EGS is an educational scheme of the Government of India to improve access to primary education, especially for children from very poor households and in scattered settlements.
Lone said after working tirelessly for two years without a proper school building, he started door-to-door campaigning to impress upon parents that education of their children is more precious than cattle rearing and labour. He succeeded in the mission and saw overwhelming support from the local populace.
After witnessing a rise in student enrollment, the administration set up a primary school in the village. Given Lone’s years of hard work, he was also inducted as Rehbar-e-Taleem (ReT) teacher.
Though he got fruits of his hard work, luck didn’t go with him.

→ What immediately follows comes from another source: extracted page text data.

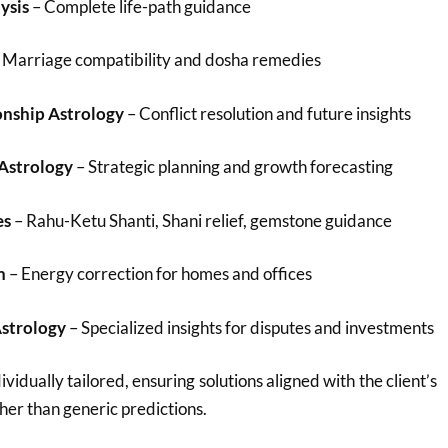
ysis
– Complete life-path guidance
 Marriage compatibility and dosha remedies
onship Astrology
– Conflict resolution and future insights
 Astrology
– Strategic planning and growth forecasting
es
– Rahu-Ketu Shanti, Shani relief, gemstone guidance
n
– Energy correction for homes and offices
Astrology
– Specialized insights for disputes and investments
ividually tailored, ensuring solutions aligned with the client’s
her than generic predictions.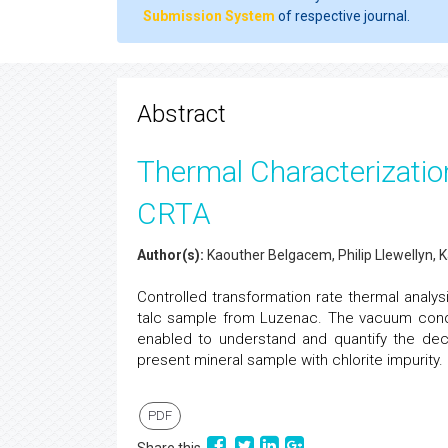
Submission System
of respective journal.
Abstract
Thermal Characterization
CRTA
Author(s):
Kaouther Belgacem, Philip Llewellyn, K
Controlled transformation rate thermal anal
talc sample from Luzenac. The vacuum con
enabled to understand and quantify the deco
present mineral sample with chlorite impurity.
PDF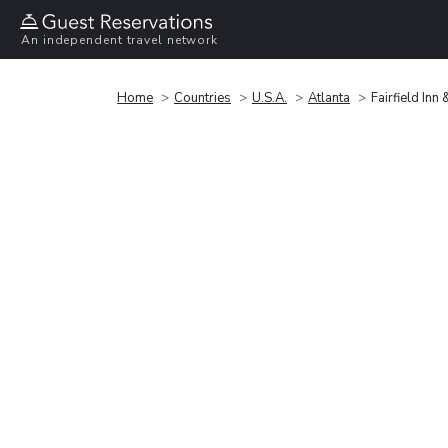
An independent travel network
Home
Countries
U.S.A.
Atlanta
Fairfield Inn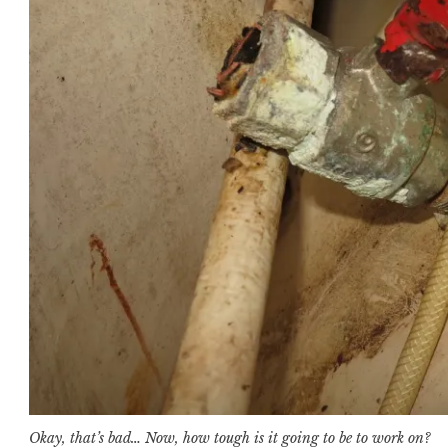
Okay, that’s bad… Now, how tough is it going to be to work on?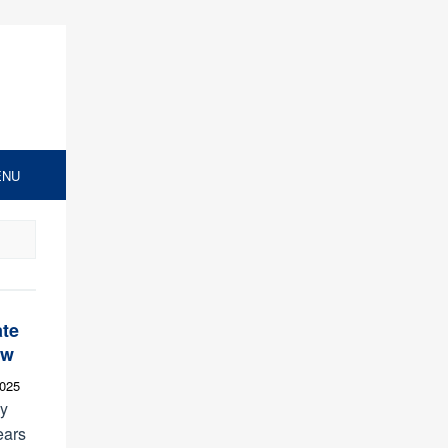
ENU
ate
ew
2025
ly
ears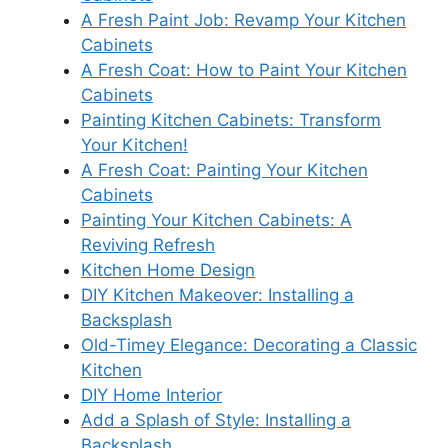
A Fresh Paint Job: Revamp Your Kitchen
Cabinets
A Fresh Coat: How to Paint Your Kitchen
Cabinets
Painting Kitchen Cabinets: Transform
Your Kitchen!
A Fresh Coat: Painting Your Kitchen
Cabinets
Painting Your Kitchen Cabinets: A
Reviving Refresh
Kitchen Home Design
DIY Kitchen Makeover: Installing a
Backsplash
Old-Timey Elegance: Decorating a Classic
Kitchen
DIY Home Interior
Add a Splash of Style: Installing a
Backsplash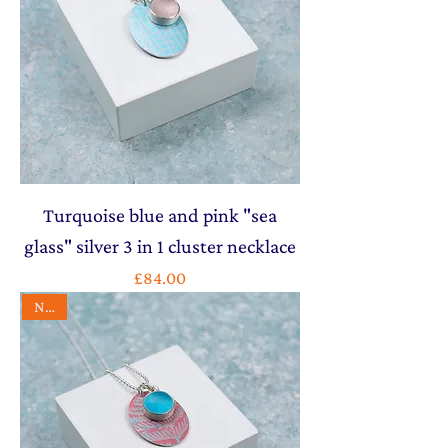
Turquoise blue and pink "sea
glass" silver 3 in 1 cluster necklace
Price
£84.00
NEW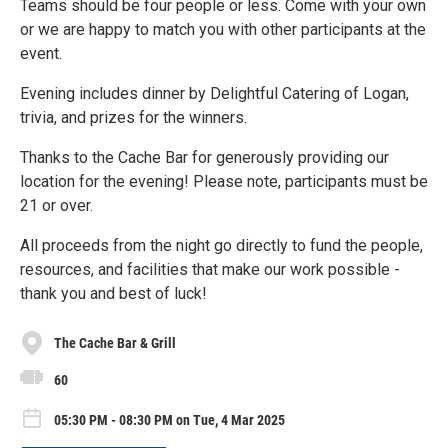
Teams should be four people or less. Come with your own
or we are happy to match you with other participants at the
event.
Evening includes dinner by Delightful Catering of Logan,
trivia, and prizes for the winners.
Thanks to the Cache Bar for generously providing our
location for the evening! Please note, participants must be
21 or over.
All proceeds from the night go directly to fund the people,
resources, and facilities that make our work possible -
thank you and best of luck!
The Cache Bar & Grill
60
05:30 PM - 08:30 PM on Tue, 4 Mar 2025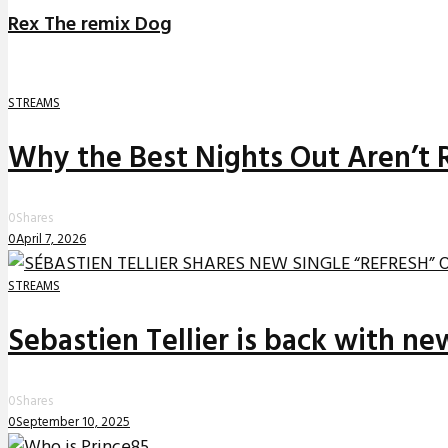
Rex The remix Dog
STREAMS
Why the Best Nights Out Aren’t 
0
Shares
0
April 7, 2026
STREAMS
Sebastien Tellier is back with n
0
Shares
0
September 10, 2025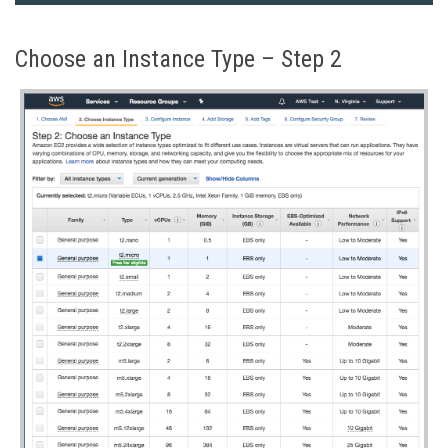
Choose an Instance Type – Step 2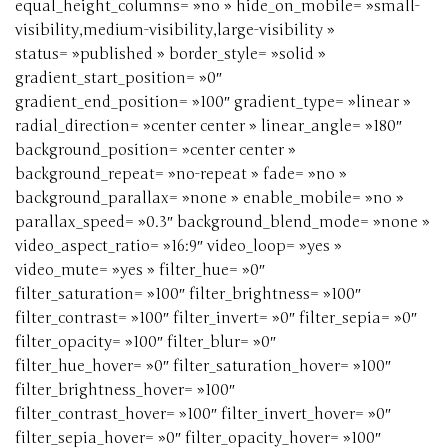
equal_height_columns= »no » hide_on_mobile= »small-
visibility,medium-visibility,large-visibility »
status= »published » border_style= »solid »
gradient_start_position= »0″
gradient_end_position= »100″ gradient_type= »linear »
radial_direction= »center center » linear_angle= »180″
background_position= »center center »
background_repeat= »no-repeat » fade= »no »
background_parallax= »none » enable_mobile= »no »
parallax_speed= »0.3″ background_blend_mode= »none »
video_aspect_ratio= »16:9″ video_loop= »yes »
video_mute= »yes » filter_hue= »0″
filter_saturation= »100″ filter_brightness= »100″
filter_contrast= »100″ filter_invert= »0″ filter_sepia= »0″
filter_opacity= »100″ filter_blur= »0″
filter_hue_hover= »0″ filter_saturation_hover= »100″
filter_brightness_hover= »100″
filter_contrast_hover= »100″ filter_invert_hover= »0″
filter_sepia_hover= »0″ filter_opacity_hover= »100″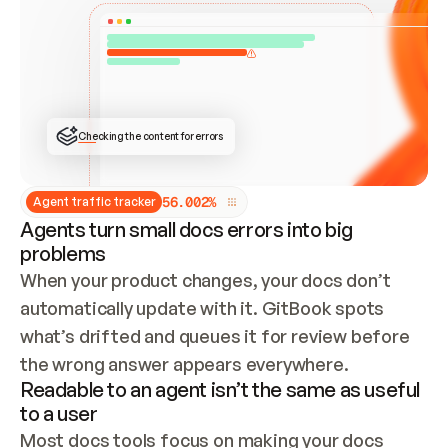
ONCE CONNECTED, CHECK WHETHER THESE DOCS 
ALREADY HAVE A GITBOOK SITE — LOOK AT THE 
REPO'S GIT SYNC STATE AND LIST MY ORG'S 
SITES. IF A SITE EXISTS, DON'T CREATE A 
DUPLICATE: SWITCH TO UPDATING IT (EDIT 
LOCALLY AND PUSH IF GIT SYNC IS WIRED, OR 
OPEN A CHANGE REQUEST). CREATE A NEW SITE 
ONLY IF NOTHING EXISTS.  
## BUILD AND PUBLISH
CREATE THE SITE WITH THE GITBOOK MCP 
Checking the content for errors
TOOLS, IMPORT MY CONTENT, AND PUBLISH. 
SKIP GIT SYNC FOR THIS FIRST PUBLISH — 
OFFER IT ONCE THE SITE IS LIVE. FETCH THE 
LIVE URL TO CONFIRM IT LOADS, THEN GIVE 
IT TO ME.
5
6
.
0
0
2
%
Agent traffic tracker
Agents turn small docs errors into big
problems
When your product changes, your docs don’t 
automatically update with it. GitBook spots 
what’s drifted and queues it for review before 
the wrong answer appears everywhere.
Readable to an agent isn’t the same as useful
to a user
Most docs tools focus on making your docs 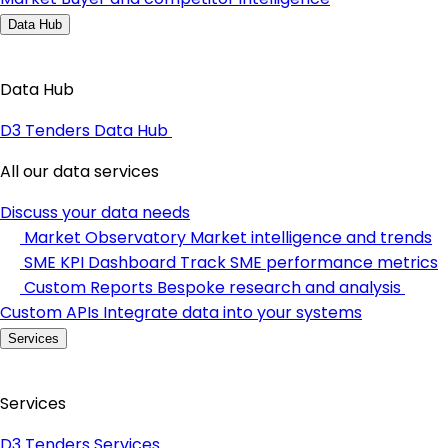
Data Hub
Data Hub
D3 Tenders Data Hub
All our data services
Discuss your data needs
Market Observatory
Market intelligence and trends
SME KPI Dashboard
Track SME performance metrics
Custom Reports
Bespoke research and analysis
Custom APIs
Integrate data into your systems
Services
Services
D3 Tenders Services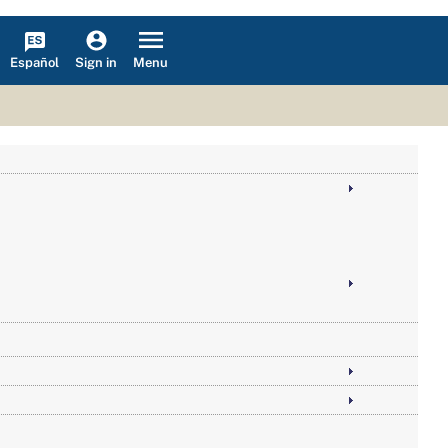
Español
Menu
Sign in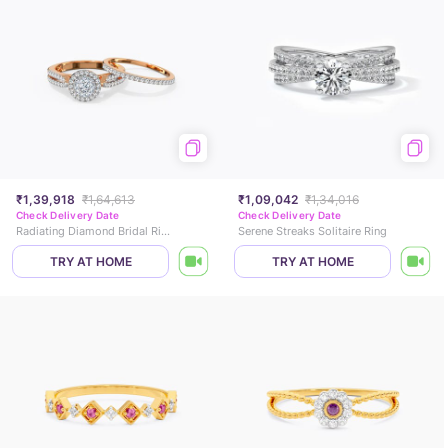
₹1,39,918
₹1,64,613
₹1,09,042
₹1,34,016
Check Delivery Date
Check Delivery Date
Radiating Diamond Bridal Ring Set
Serene Streaks Solitaire Ring
TRY AT HOME
TRY AT HOME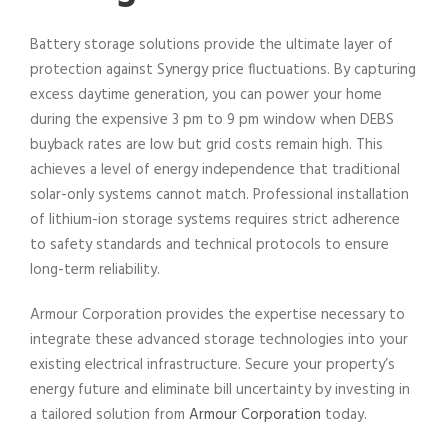
Battery storage solutions provide the ultimate layer of
protection against Synergy price fluctuations. By capturing
excess daytime generation, you can power your home
during the expensive 3 pm to 9 pm window when DEBS
buyback rates are low but grid costs remain high. This
achieves a level of energy independence that traditional
solar-only systems cannot match. Professional installation
of lithium-ion storage systems requires strict adherence
to safety standards and technical protocols to ensure
long-term reliability.
Armour Corporation provides the expertise necessary to
integrate these advanced storage technologies into your
existing electrical infrastructure. Secure your property’s
energy future and eliminate bill uncertainty by investing in
a tailored solution from
Armour Corporation
today.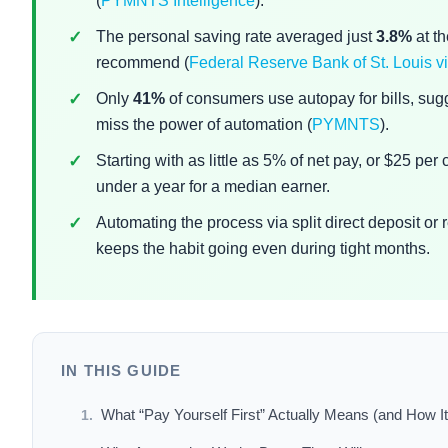
(
PYMNTS Intelligence
).
The personal saving rate averaged just
3.8%
at t
recommend (
Federal Reserve Bank of St. Louis
Only
41%
of consumers use autopay for bills, sug
miss the power of automation (
PYMNTS
).
Starting with as little as 5% of net pay, or $25 pe
under a year for a median earner.
Automating the process via split direct deposit or
keeps the habit going even during tight months.
IN THIS GUIDE
What “Pay Yourself First” Actually Means (and How It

After two years of his posting as ReT teacher, Lone was attacked by a black bear on his way back home from school.
The bear attack had disfigured Lone's face and even after plastic surgery the injuries are visible on his face. “I was grievously injured in the attack and sustained 260 stitches on my face, head and chest.”
He was discharged from SKIMS after two months; however, it took him three years to recover.
“People donated blood for me, such were the grievous wounds that took me three years to recover after having plastic surgery on my face,” he said.
The teacher said within three months he resumed his duties in the same school, but his family arranged a vehicle to drop him and pick him from the school.
The treatment cost him all his savings besides he had to take a bank loan as well for the plastic surgery.
“Still I have uncleared bank debt which I borrowed for the treatment but thank God, I survived and I am very much healthy to make educationally and economically backward children literate,” he said.
Lone told Rising Kashmir that he was happy when he was not transferred from the said school after the bear attack.
“I have been posted in the area since 2006 and those children whom I taught in primary school are now college going students,” he said. This has been to my satisfaction, he added.
Now, more than a decade from the day he was attacked, his school has been upgraded to middle school from upper primary and has over 100 students on roll. Seeing them, he says, he feels proud.
However, he has a complaint. “I was only provided Rs 3000 after the attack, that too by the wildlife department. Education department didn’t pay a single penny to me despite being on duty when attacked,” he said.
The teacher said every week particularly in spring season, he along with other teachers carries out door-to-door awareness programmes where parents are motivated to send their wards to school.
Sedow’s Aadbal village comprises around 100 households surrounded by dense forests and meadows. The village connects Shopian with Kulgam district and is around a mile away from the famous waterfall of Aharbal.
The main source of livelihood in the area comes from livestock grazing or manual labouring.
Since the area is situated in the woods of Sedow and close to Hirpora wildlife sanctuary, the movement of wild animals is often witnessed.
Even now the student attendance in schools in this tribal area remains below 50 per cent since the people migrate to upper reaches like Rainuer for grazing livestock and they take children with them. However the school where Lone teaches has a satisfactory attendance of children.
However, Lone says there are many challenges which need to be overcome to increase enrollment particularly of girls.